Extracted records:
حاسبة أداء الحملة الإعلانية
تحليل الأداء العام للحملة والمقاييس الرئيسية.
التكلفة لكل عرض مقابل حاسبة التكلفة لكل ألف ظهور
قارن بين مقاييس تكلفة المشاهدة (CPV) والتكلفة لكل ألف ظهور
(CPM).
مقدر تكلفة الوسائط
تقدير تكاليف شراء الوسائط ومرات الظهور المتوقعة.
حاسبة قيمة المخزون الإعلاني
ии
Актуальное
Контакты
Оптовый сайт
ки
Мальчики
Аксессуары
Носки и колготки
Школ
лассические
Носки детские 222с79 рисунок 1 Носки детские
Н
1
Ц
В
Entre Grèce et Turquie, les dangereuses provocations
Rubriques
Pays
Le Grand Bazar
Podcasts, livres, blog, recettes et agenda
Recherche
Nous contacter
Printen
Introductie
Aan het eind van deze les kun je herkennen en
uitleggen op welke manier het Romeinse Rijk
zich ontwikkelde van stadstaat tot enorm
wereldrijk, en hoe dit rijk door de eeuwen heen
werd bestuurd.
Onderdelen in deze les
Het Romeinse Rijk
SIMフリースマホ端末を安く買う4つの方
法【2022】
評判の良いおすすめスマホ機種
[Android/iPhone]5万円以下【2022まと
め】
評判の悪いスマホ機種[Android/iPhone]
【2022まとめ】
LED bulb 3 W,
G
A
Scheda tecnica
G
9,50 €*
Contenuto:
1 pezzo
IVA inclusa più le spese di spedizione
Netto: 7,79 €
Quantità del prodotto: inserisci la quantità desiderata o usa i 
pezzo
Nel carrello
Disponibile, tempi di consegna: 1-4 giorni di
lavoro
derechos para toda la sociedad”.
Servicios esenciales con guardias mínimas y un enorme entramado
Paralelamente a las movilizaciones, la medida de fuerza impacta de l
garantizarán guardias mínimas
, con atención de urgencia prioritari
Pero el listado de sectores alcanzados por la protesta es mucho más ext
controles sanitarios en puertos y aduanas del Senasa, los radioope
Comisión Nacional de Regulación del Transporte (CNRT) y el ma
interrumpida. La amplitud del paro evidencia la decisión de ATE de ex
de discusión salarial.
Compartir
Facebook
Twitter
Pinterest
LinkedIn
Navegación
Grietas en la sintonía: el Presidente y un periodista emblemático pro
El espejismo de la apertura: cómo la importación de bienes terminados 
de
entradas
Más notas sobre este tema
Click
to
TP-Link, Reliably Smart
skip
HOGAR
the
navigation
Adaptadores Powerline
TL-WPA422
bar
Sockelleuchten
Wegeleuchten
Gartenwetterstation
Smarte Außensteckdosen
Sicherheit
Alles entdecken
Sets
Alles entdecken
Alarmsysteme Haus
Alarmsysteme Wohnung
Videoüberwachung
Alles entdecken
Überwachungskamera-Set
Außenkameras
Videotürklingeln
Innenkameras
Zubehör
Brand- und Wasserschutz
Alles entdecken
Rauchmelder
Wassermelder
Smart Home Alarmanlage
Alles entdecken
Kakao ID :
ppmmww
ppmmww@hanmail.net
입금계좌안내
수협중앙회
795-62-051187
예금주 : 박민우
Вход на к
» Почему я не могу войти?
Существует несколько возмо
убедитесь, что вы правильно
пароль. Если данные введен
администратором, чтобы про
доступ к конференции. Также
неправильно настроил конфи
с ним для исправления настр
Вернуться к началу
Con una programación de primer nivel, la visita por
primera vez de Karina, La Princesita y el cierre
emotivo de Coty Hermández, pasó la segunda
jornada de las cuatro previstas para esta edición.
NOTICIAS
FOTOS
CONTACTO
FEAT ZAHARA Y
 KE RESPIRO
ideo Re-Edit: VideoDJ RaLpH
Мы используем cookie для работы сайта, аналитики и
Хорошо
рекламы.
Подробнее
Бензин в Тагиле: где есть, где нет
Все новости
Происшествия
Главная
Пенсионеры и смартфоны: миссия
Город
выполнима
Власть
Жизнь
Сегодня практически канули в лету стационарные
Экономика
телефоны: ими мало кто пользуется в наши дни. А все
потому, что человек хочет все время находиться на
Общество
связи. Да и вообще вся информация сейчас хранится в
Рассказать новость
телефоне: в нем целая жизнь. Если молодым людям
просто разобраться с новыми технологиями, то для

• Task brief
Supply the count of lines in the entries that include "Android", and no other text.

• Solution for this task
2